Amira, just twelve years old and in the midst of civil war-torn Sudan, wants nothing more than to learn to read and write and to attend school. I fell in love with little Amira from Andrea Davis Pinkney's first word in her stunning new novel, THE RED PENCIL.
I was reminded of how words and teachers have made me who I am as a person, as a third-generation teacher, and as a writer.
I most likely wouldn't be here if my grandmother hadn't been allowed to stay in school. She was born to a family of several children and would have been required to quit school early on and help on the farm and care for her younger siblings. An education wasn't considered important for a girl.

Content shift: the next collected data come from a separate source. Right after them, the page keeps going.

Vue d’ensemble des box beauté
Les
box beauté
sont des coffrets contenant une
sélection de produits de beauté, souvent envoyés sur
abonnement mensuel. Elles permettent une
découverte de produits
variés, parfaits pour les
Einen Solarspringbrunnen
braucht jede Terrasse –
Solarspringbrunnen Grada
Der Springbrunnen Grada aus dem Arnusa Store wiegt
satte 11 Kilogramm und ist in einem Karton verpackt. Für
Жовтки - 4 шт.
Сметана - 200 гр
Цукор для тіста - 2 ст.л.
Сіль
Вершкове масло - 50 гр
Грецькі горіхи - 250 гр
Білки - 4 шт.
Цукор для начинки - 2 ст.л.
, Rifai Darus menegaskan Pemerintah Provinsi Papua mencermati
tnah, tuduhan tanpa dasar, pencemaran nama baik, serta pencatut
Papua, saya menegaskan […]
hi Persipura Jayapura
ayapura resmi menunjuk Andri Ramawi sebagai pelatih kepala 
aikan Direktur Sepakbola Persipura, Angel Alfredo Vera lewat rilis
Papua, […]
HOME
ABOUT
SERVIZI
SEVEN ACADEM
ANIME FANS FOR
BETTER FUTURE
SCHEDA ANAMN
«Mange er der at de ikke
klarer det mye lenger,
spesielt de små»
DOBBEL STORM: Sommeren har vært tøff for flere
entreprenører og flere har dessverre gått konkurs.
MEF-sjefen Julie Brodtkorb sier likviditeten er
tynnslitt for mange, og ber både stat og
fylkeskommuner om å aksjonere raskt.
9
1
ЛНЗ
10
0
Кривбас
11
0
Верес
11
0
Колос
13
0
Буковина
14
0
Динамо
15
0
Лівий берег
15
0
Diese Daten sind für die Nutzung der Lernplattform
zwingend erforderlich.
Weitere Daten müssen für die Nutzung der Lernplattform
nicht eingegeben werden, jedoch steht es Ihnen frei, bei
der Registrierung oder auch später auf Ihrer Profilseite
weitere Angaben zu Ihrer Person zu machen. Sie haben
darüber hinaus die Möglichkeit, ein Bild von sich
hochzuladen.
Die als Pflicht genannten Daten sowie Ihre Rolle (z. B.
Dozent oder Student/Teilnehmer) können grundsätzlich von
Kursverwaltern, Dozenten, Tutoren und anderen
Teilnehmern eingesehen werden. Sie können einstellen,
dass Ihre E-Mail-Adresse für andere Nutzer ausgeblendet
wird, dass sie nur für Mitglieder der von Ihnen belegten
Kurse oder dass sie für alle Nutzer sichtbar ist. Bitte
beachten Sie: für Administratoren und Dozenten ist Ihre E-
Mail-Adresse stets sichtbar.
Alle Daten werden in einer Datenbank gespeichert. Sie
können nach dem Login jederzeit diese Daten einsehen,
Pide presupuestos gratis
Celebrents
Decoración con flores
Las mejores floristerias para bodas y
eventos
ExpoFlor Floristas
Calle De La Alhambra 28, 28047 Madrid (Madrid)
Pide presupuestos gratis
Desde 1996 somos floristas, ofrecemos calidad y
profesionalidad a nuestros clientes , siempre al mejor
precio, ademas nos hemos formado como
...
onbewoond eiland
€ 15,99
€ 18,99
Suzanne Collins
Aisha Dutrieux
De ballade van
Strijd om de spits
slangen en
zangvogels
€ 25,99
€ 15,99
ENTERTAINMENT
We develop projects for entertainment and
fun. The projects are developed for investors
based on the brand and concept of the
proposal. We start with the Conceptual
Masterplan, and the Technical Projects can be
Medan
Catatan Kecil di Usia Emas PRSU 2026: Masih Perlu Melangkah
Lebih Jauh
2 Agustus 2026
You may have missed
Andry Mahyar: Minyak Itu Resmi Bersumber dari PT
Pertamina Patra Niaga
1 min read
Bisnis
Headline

She was born without fingers on her left hand. Her father thought she would never marry. He knew she would need to be able to support herself, so she was allowed to go to school. She graduated and became a teacher. She and the man who would become my grandfather wrote long letters back and forth before they were married. He had lost one of his legs when he was run over by a cart in Ireland.
I wish I had those letters, but I was lucky enough to have my grandma in my life until I was twenty. I loved that hand of hers, especially when I was a little girl. Instead of holding my hand, I held hers. It fit perfectly in my kid-sized hand.
I remember exactly what her watch looked like on her narrow wrist. But what I remember even more clearly is her voice. She couldn't carry a tune at all, but she sang out loudly from the church pew. I can remember the rise and fall of that wonderful voice as she recited her favorite poems to me. Poems she'd learned in school.
Thank you, Grandma, for teaching me the power of letters and words. And thank you, Andrea Davis Pinkney, for the power of The Red Pencil.